Make WordPress Core

Opened 8 years ago

Last modified 11 months ago

#39358 reopened defect (bug)

Media search speed has been dramatically reduced

Reported by: merts's profile merts Owned by: joemcgill's profile joemcgill
Milestone: Future Release Priority: normal
Severity: normal Version: 4.7
Component: Media Keywords: needs-patch phase-3-media-triage
Focuses: performance Cc:

Description (last modified by dd32)

In the ajax-actions.php file there is function called wp_ajax_query_attachments. This function is responsible for searching images in the media library.

We see that in Wordpress 4.7, someone added a new filter to this function:

	// Filter query clauses to include filenames.
	if ( isset( $query['s'] ) ) {
		add_filter( 'posts_clauses', '_filter_query_attachment_filenames' );
	}

This filter is a performance killer and takes forever to output a result in large databases. We have tested this with db that has over 500000 posts.

Change History (22)

#1 @swissspidy
8 years ago

Introduced in [38625] / #22744

#2 @dd32
8 years ago

  • Description modified (diff)

#3 follow-up: @joemcgill
8 years ago

  • Keywords 2nd-opinion added
  • Owner set to joemcgill
  • Status changed from new to reviewing

Hi @merts,

Welcome to Trac. As @swissspidy noted, this change was an intentional one in order to allow people to search for media in the media library by file name. I noted performance concerns in comments on #22744, which is partially why this change was applied narrowly to only times when someone is searching attachments. Adding this change as a filter also gives sites the ability to disable this change by removing the filter after it has been added.

Here's one approach to disabling the filter if you so choose:

add_action( 'pre_get_posts', 'remove_query_attachment_filename_filter' );

function remove_query_attachment_filename_filter() {
	remove_filter( 'posts_clauses', '_filter_query_attachment_filenames' );
}

We also might need to experiment with adding an index for post meta that targets the _wp_attached_file key as a way of reducing the query performance concerns. I'd appreciate insight from @dd32 or @pento on possibilities there.

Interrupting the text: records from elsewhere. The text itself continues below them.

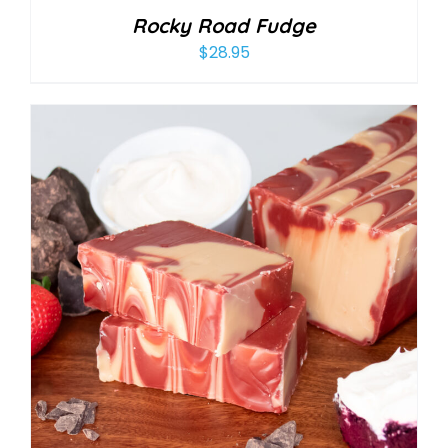
Rocky Road Fudge
$
28.95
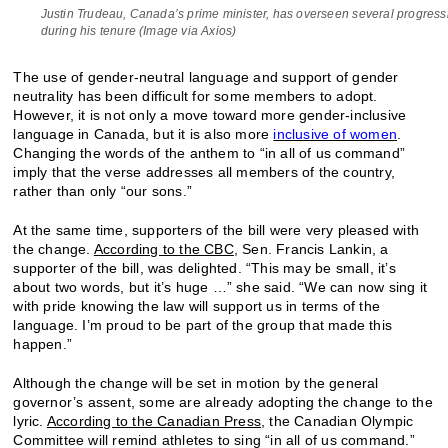
Justin Trudeau, Canada’s prime minister, has overseen several progressiv
during his tenure (Image via Axios)
The use of gender-neutral language and support of gender
neutrality has been difficult for some members to adopt.
However, it is not only a move toward more gender-inclusive
language in Canada, but it is also more
inclusive of women
.
Changing the words of the anthem to “in all of us command”
imply that the verse addresses all members of the country,
rather than only “our sons.”
At the same time, supporters of the bill were very pleased with
the change.
According to the CBC
, Sen. Francis Lankin, a
supporter of the bill, was delighted. “This may be small, it’s
about two words, but it’s huge …” she said. “We can now sing it
with pride knowing the law will support us in terms of the
language. I’m proud to be part of the group that made this
happen.”
Although the change will be set in motion by the general
governor’s assent, some are already adopting the change to the
lyric.
According to the Canadian Press
, the Canadian Olympic
Committee will remind athletes to sing “in all of us command.”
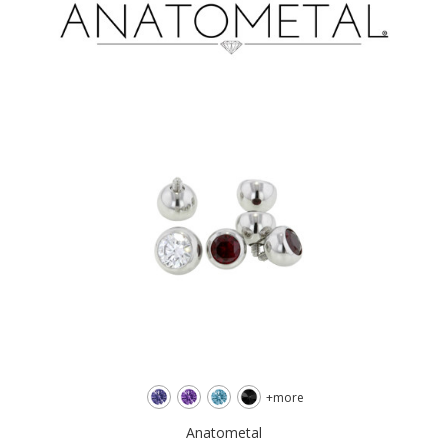
+more
Anatometal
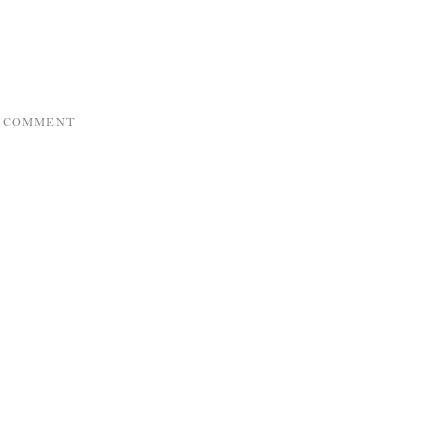
A COMMENT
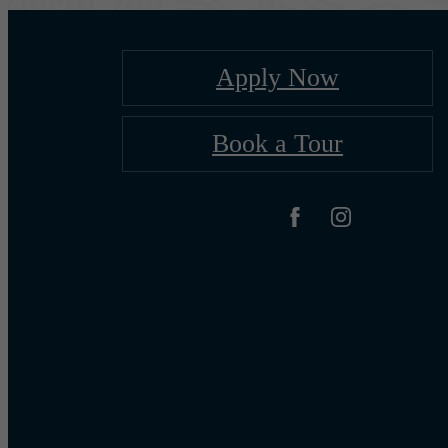
Apply Now
Book a Tour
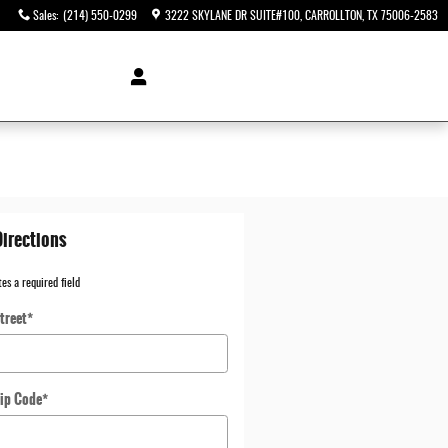
Sales
:
(214) 550-0299
3222 SKYLANE DR SUITE#100
CARROLLTON
,
TX
75006-2583
Directions
tes a required field
treet
*
ip Code
*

Last edited 8 years ago by joemcgill (previous) (diff)

#4 @joemcgill
8 years ago

Related: Addressing #38911 could help some of the perceived slowness by reducing the amount of queries that hit the DB whenever someone is doing an AJAX search from the media library.

#5 follow-up: @merts
8 years ago

@joemcgill Reducing the amount of queries can be effective but the underlying problem is the resulting sql produced by this function. If you dump the sql into to error_log, you will see that it joins two tables (which can be quite large in our case) with bunch of "or" statements. These new "or" statements come from the filter I wrote above.

Please consider the fact that the previous Wordpress was finishing ajax search pretty fast in our db even though we could keep typing in the search bar.

#6 in reply to: ↑ 5 @joemcgill
8 years ago

Replying to merts:

That's correct. We are in agreement over the cause of the increased query time for media search queries and I shared a workaround you can use to revert your site to pre-4.7 behavior. My mentioning #38911 is intended mainly as an FYI for anyone looking at this issue.

#7 @dd32
8 years ago

  • Focuses performance added
  • Keywords 2nd-opinion removed

The issue we have here, is quite simple - You cannot search postmeta on large sites, there's no way around that, it's just not possible to do it in a performant way.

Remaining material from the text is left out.